“There are only two types of companies: those that have been hacked and those that will be.”
Robert Mueller, FBI Director
Cyber insurance is a relatively new offering compared to property and casualty insurance. However, most insurance companies are treating them the same from limits, actuarial and business perspective. Fundamentally this is a mistake. Using historical data will not correlate to the cyber risk the company currently has.
The cyber insurance market is relatively small compared to other insurance products. The underwriting criteria for insurers who offer cyber insurance is in its’ infancy, and underwriters must actively work with cybersecurity companies to develop their effective products. Cyber insurance is a risk transfer mechanism that is enormously beneficial in the event of a large data breach. It buffers the losses and provides a means for businesses to return to normal quickly.
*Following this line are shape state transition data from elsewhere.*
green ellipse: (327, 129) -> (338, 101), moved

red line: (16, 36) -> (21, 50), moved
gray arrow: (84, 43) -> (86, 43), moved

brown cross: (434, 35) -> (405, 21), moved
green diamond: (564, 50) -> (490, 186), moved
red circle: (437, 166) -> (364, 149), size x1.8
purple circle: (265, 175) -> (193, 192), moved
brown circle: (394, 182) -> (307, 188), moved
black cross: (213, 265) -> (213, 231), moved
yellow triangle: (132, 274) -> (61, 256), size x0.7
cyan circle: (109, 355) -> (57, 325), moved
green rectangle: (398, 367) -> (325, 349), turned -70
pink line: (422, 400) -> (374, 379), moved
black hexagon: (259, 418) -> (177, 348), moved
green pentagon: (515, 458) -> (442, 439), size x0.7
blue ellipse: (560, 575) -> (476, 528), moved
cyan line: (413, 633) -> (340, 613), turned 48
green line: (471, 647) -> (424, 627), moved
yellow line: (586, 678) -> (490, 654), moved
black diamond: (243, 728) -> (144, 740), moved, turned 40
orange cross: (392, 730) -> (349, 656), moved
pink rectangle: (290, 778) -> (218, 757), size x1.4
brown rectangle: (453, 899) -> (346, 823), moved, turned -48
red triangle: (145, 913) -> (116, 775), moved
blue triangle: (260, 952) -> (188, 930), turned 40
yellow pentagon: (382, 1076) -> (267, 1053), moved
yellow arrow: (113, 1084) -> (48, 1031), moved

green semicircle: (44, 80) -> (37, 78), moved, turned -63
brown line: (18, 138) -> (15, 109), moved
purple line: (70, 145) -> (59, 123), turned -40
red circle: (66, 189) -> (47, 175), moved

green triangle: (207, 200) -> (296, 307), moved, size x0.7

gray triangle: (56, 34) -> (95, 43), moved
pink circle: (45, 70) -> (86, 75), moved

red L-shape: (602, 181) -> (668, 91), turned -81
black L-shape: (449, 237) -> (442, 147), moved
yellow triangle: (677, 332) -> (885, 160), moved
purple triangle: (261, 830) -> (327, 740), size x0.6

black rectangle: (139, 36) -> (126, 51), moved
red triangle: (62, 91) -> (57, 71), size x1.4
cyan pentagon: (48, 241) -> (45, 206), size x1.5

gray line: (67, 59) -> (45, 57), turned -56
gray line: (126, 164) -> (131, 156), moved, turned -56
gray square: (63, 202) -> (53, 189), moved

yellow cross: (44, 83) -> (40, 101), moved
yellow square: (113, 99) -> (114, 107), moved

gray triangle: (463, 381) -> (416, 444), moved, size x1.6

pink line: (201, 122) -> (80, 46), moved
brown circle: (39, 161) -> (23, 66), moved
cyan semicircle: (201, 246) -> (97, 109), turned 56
Using loss events to determine limits adequacy and to underwrite cyber insurance has failed and the market cannot meet capacity demands.
What is Cyber Insurance?
Cyber insurance is a specialty insurance product intended to protect against risks that are related to Internet connectivity and attacks against digital assets. Generally, cyber insurance is designed to protect your company from five primary cyber related risks. These are:
- Data loss due to a data breach
- Privacy Exposure
- Business Interruption from Ransomware and DDoS
- Errors and omissions
Coverage provided by cyber insurance policies may include first-party coverage and third-party coverages.
First–party coverages are those that impact the company who is the data owner and may include insurance against losses from data exfiltration, cyber extortion, destruction, hacking, and business interruption from denial of service attacks.
Third-party coverages focus on liability coverage indemnifying companies for losses to others caused, for example, by errors and omissions, failure to safeguard data, or defamation; and other benefits including regular security-audit, post-incident public relations, investigative expenses, and criminal reward funds.
Components of a Cyber Insurance Policy
An aggregate limit is the maximum amount an insurer will pay for covered losses during a policy period. The annual aggregate limit is the total amount an insurer will pay in a given single year.
A sublimit is part of, rather than in addition to, the limit that would otherwise apply to the specific type of loss. It is the maximum amount available to pay for a type of loss, rather than providing additional coverage for that type of loss. These types of losses related to cyber events are data exfiltration, business interruption due to a denial of service (DoS), distributed denial of service (DDoS) attacks or ransomware attacks, and regulatory fines.